[[ RECORD EXTRACTS, beginning ]]

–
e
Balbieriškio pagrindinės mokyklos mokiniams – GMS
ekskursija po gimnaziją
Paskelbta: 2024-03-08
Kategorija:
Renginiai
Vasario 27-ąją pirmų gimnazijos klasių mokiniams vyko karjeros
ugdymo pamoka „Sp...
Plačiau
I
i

[[ RECORD EXTRACTS, end ]]

TASK OBJECTIVE » Pull each line that includes the word "mokiniams" out of the material above.

ANSWER FOR THE TASK »
Balbieriškio pagrindinės mokyklos mokiniams – GMS
Vasario 27-ąją pirmų gimnazijos klasių mokiniams vyko karjeros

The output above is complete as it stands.